National Commission for Scheduled Caste (NCSC) & National Commission for Scheduled Tribe (NCST)

  • The NCSC is a constitutional body created to safeguard SCs from exploitation and to advance and defend their interests in social, cultural, educational, and economic spheres.
  • Article 338 of the IC initially allowed for the appointment of a Special Officer. The special officer was designated as the Commissioner for Scheduled Castes and Scheduled Tribes.
  • The 65th CAA Created a multi-member National Commission for Scheduled Tribes (ST) and Scheduled Castes (SC) in place of the previous one-member panel.
  • 89th Amendment Act, 2003: Article 338 was amended, and the erstwhile National Commission for SC and ST was replaced by two separate Commissions from the year 2004, which were:
    1. National Commission for Scheduled Castes (NCSC) and
    2. National Commission for Scheduled Tribes (NCST)

Data Collection and Analysis

  • Ensuring comprehensive and accurate data collection on the socio-economic conditions of different Scheduled Caste communities.

Criteria Development

  • Develop transparent and inclusive criteria for sub-categorization.
  • The Andhra Pradesh government in 1996 formed a Commission of Justice Ramachandra Raju, which recommended sub-categorisation of SC in the State based on evidence that some communities were more backward and had less representation than others.

Following the Middle Path

  • Strike a balance between recognising the diversity within the Scheduled Caste category and maintaining the overall unity of the community.

Scheduled Caste (SC)

  • It is an administrative category consisting of various touchable and untouchable castes grouped for preferential treatment.
  • Lack of Internal Distinctions: Such grouping places all of them under one umbrella category without taking into account the internal distinctions among them.
  • Problem: Reservations could not remove the prior existing internal differentiations between all the castes listed as Scheduled Castes.

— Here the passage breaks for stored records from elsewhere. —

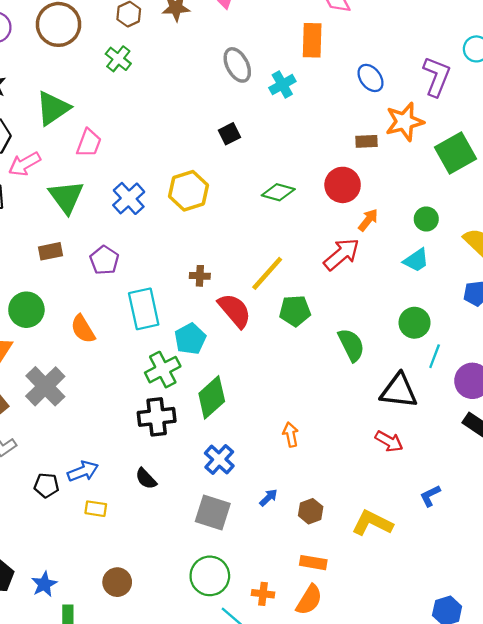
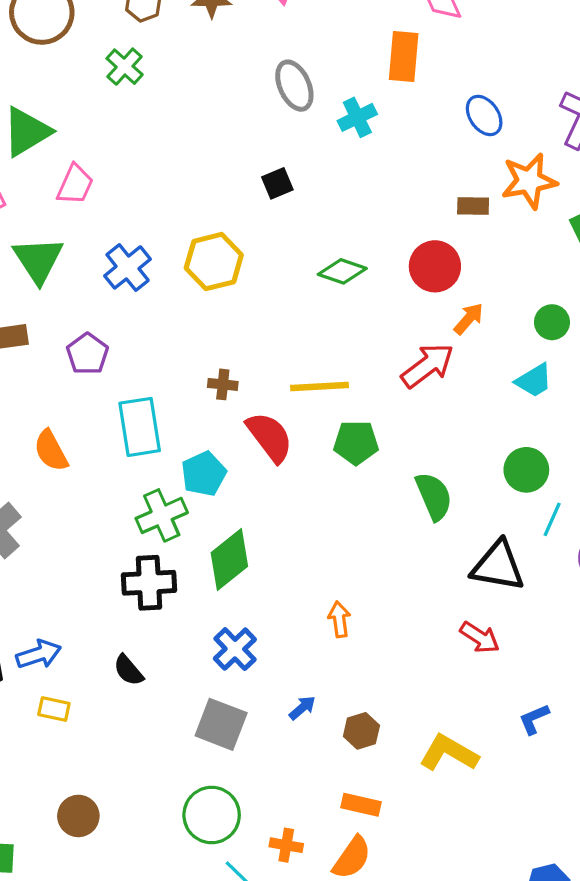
yellow line: (267, 273) -> (319, 386), turned 42

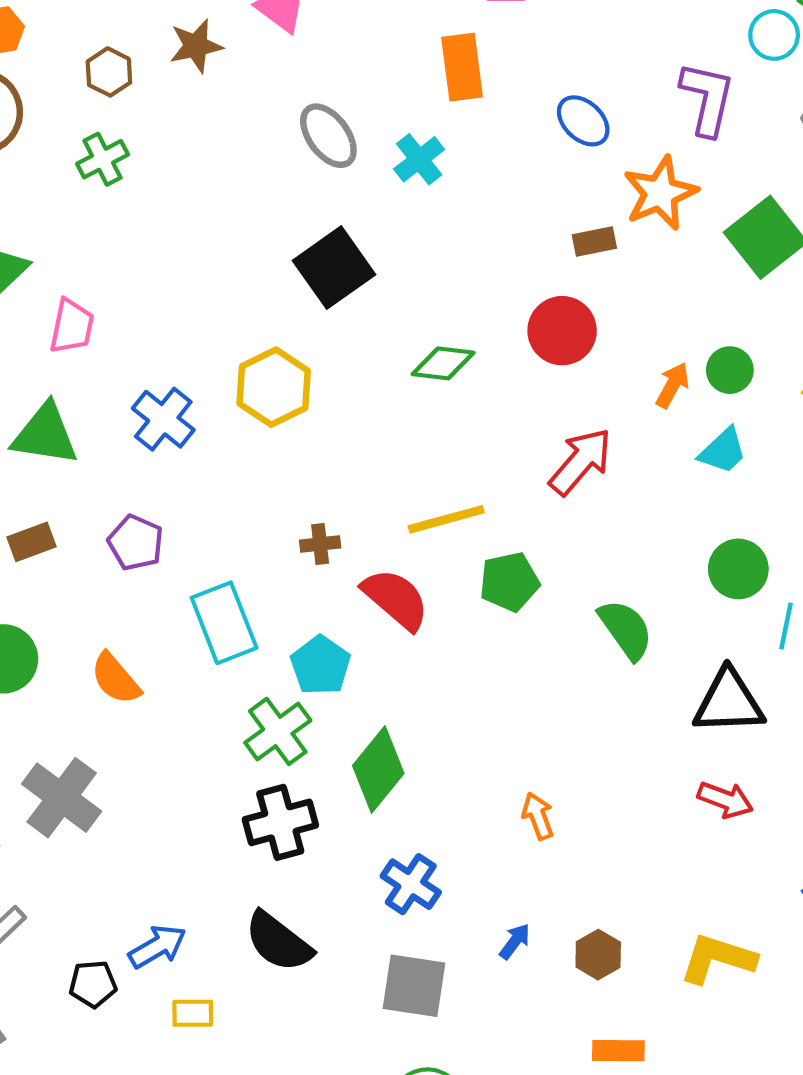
green cross: (125, 67) -> (103, 159), turned 33
black square: (277, 183) -> (334, 268), size x1.8
green triangle: (38, 260) -> (45, 435), turned -36
orange arrow: (469, 319) -> (672, 385), moved
black semicircle: (128, 670) -> (278, 942), size x1.6

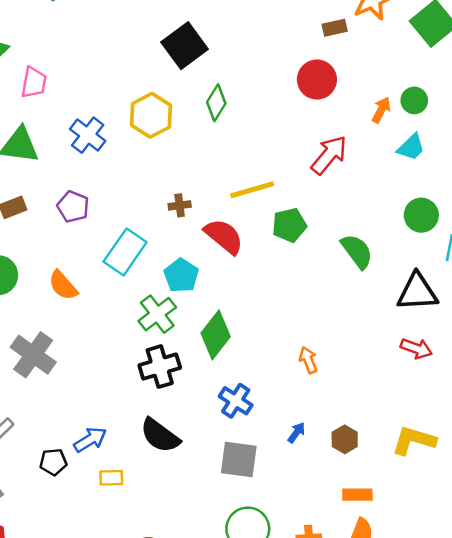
green diamond: (443, 363) -> (216, 103), moved, turned -64
cyan rectangle: (224, 623) -> (125, 252), turned 57

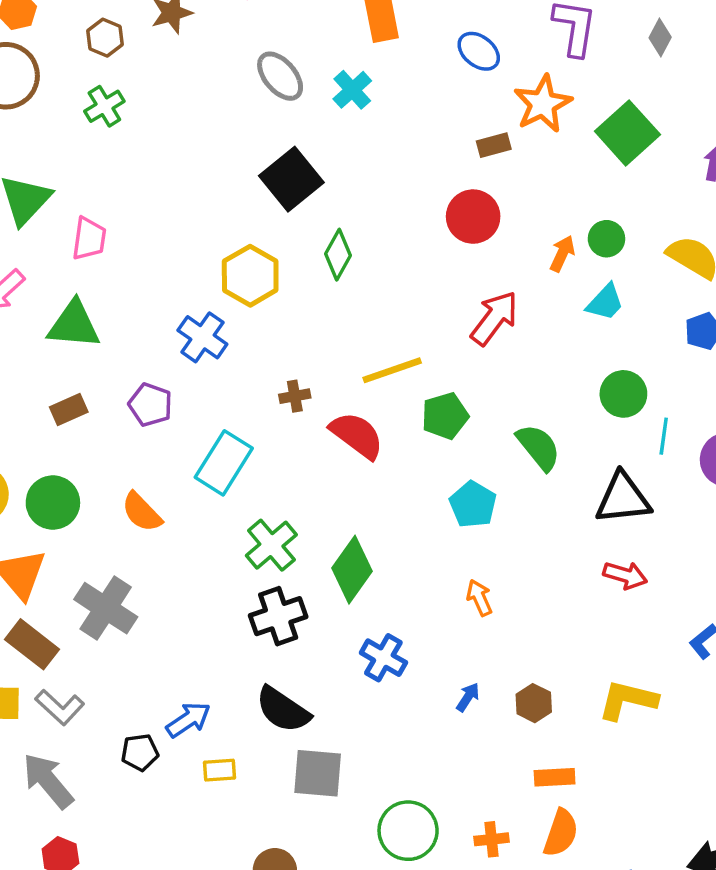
blue cross: (88, 135) -> (202, 337), moved
cyan pentagon: (181, 275) -> (473, 504), moved
gray square: (239, 459) -> (318, 773), moved

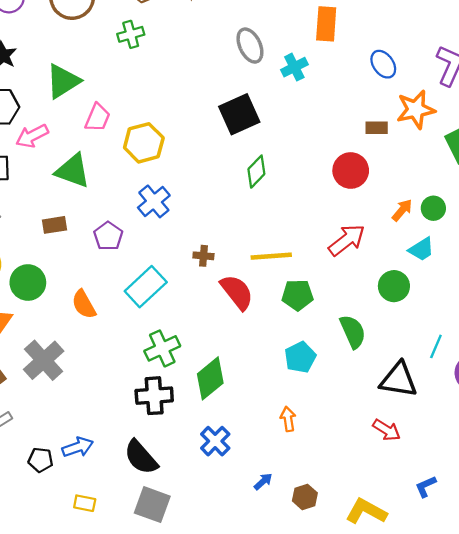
yellow hexagon: (250, 276) -> (144, 143), moved
green circle: (623, 394) -> (394, 286), moved
yellow rectangle: (219, 770) -> (85, 503), moved

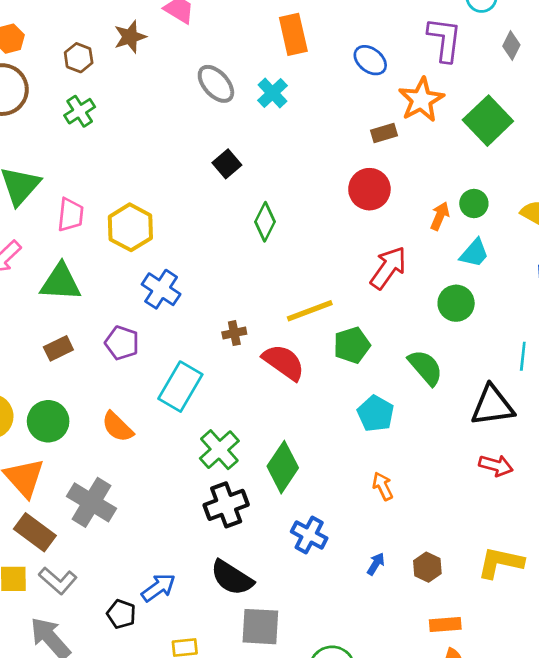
black square: (239, 114) -> (227, 164), size x0.6
black pentagon: (41, 460) -> (121, 614), turned 30

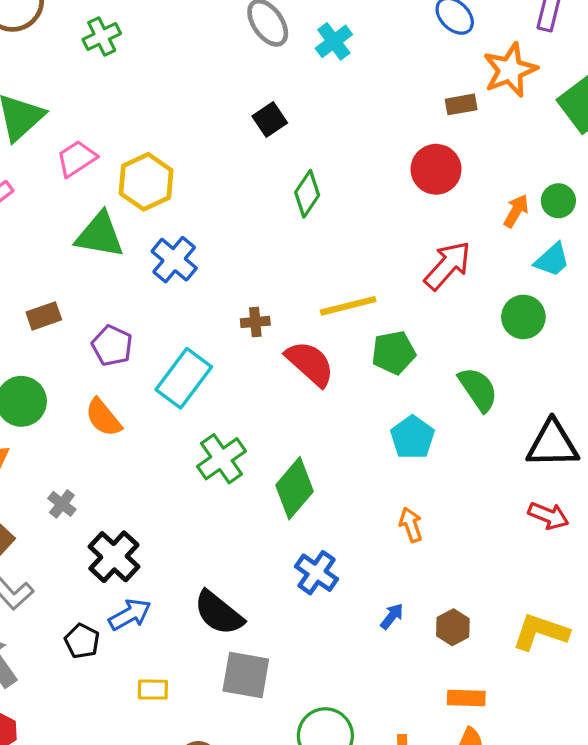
pink trapezoid: (71, 215) -> (77, 159), turned -136
green triangle: (61, 282) -> (100, 235), moved
purple pentagon: (122, 343) -> (112, 346), moved
gray cross: (92, 502) -> (62, 504), size x0.5
black cross: (226, 505) -> (114, 557), moved, turned -33

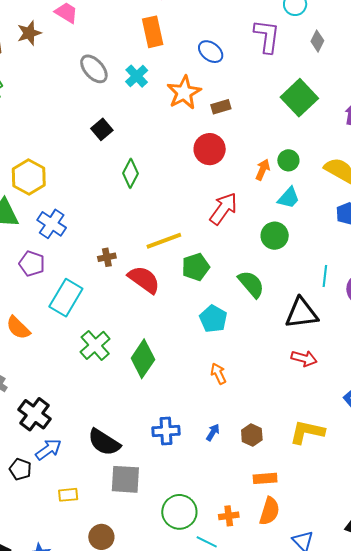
orange star: (510, 70) -> (184, 93), moved
purple pentagon: (112, 346) -> (32, 264), moved
blue cross: (317, 573) -> (166, 431), moved, turned -32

Constitutional Provisions for Weaker Sections

  • Article 15 (4): The special provisions for their advancement.
  • Article 16 (4A): Speaks of reservation in the services under the State in favour of SCs/STs.
  • Article 17: Abolishes Untouchability.
  • Article 46: Requires the State to promote with special care the educational and economic interests of the weaker sections of the people, and, in particular, of the SCs and STs, and to protect them from social injustice and all forms of exploitation.
  • Article 330 and Article 332: Provide for reservation of seats in favour of the SCs and STs in the Parliament and the legislative assemblies of the States.
  • Article 335: Provides that the claims of the members of the SCs and STs shall be taken into consideration, consistently with the maintenance of efficiency of administration, in the making of appointments to services and posts in connection with the affairs of the Union or of a State.
  • Article 338: Provides for an NCSC and NCST.
  • Article 341: It authorises the President to declare certain castes and classes as Scheduled Castes in a state or a union territory.
    • It also states that the Parliament can include or exclude any caste or tribe from the list.
  • Article 342: It states that “Scheduled Castes” means such castes, races or tribes or parts of or groups within such castes, races or tribes as are deemed under Article 341.
  • Part IX and Part IXA of the IC relating to Panchayats and the Municipalities, reservation for SCs and STs in local bodies.